> _Exercise instructions_:
From the first line to the last, return the data exactly, with no pictures.

--------

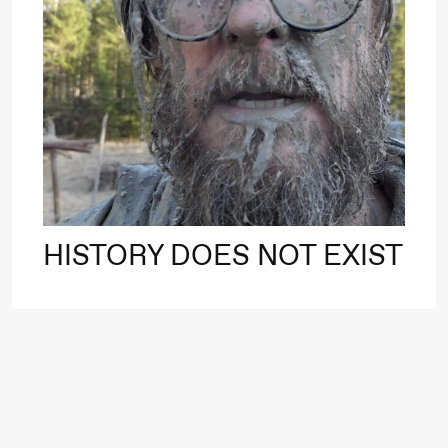
Roll og
Mohamed
Mohamed
20.
Male
❶ 
Fantasies
Pi
M
M
Lørdag 22. august
M
HISTORY DOES NOT EXIST
19.00
Pia Maria
Lille scene (B
Roll og
Mohamed
Mohamed
Male
Fantasies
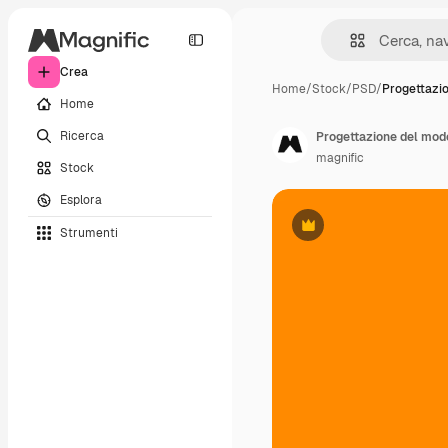
Crea
Home
/
Stock
/
PSD
/
Progettazi
Home
Ricerca
Progettazione del mode
magnific
Stock
Esplora
Strumenti
Premium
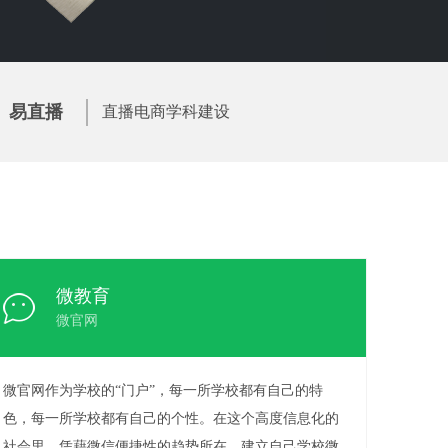
易直播
直播电商学科建设
微教育
微官网
微官网作为学校的“门户”，每一所学校都有自己的特
色，每一所学校都有自己的个性。在这个高度信息化的
社会里，凭藉微信便捷性的趋势所在，建立自己学校微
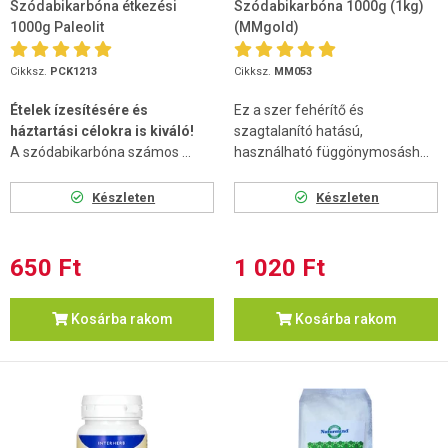
Szódabikarbóna étkezési
Szódabikarbóna 1000g (1kg)
1000g Paleolit
(MMgold)
Cikksz.
PCK1213
Cikksz.
MM053
Ételek ízesítésére és
Ez a szer fehérítő és
háztartási célokra is kiváló!
szagtalanító hatású,
A szódabikarbóna számos ...
használható függönymosásh...
Készleten
Készleten
650 Ft
1 020 Ft
Kosárba rakom
Kosárba rakom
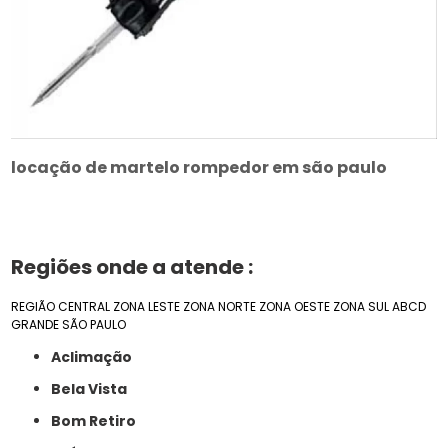
locação de martelo rompedor em são paulo
Regiões onde a atende :
REGIÃO CENTRAL
ZONA LESTE
ZONA NORTE
ZONA OESTE
ZONA SUL
ABCD
GRANDE SÃO PAULO
Aclimação
Bela Vista
Bom Retiro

--------

> _Result of this exercise_:
Roll og
Mohamed
Mohamed
20.
Male
❶ 
Fantasies
Pi
M
M
Lørdag 22. august
M
HISTORY DOES NOT EXIST
19.00
Pia Maria
Lille scene (B
Roll og
Mohamed
Mohamed
Male
Fantasies
Crea
Home
/
Stock
/
PSD
/
Progettazi
Home
Ricerca
Progettazione del mode
magnific
Stock
Esplora
Strumenti
Premium
易直播
直播电商学科建设
微教育
微官网
微官网作为学校的“门户”，每一所学校都有自己的特
色，每一所学校都有自己的个性。在这个高度信息化的
社会里，凭藉微信便捷性的趋势所在，建立自己学校微
Szódabikarbóna étkezési
Szódabikarbóna 1000g (1kg)
1000g Paleolit
(MMgold)
Cikksz.
PCK1213
Cikksz.
MM053
Ételek ízesítésére és
Ez a szer fehérítő és
háztartási célokra is kiváló!
szagtalanító hatású,
A szódabikarbóna számos ...
használható függönymosásh...
Készleten
Készleten
650 Ft
1 020 Ft
Kosárba rakom
Kosárba rakom
locação de martelo rompedor em são paulo
Regiões onde a atende :
REGIÃO CENTRAL
ZONA LESTE
ZONA NORTE
ZONA OESTE
ZONA SUL
ABCD
GRANDE SÃO PAULO
Aclimação
Bela Vista
Bom Retiro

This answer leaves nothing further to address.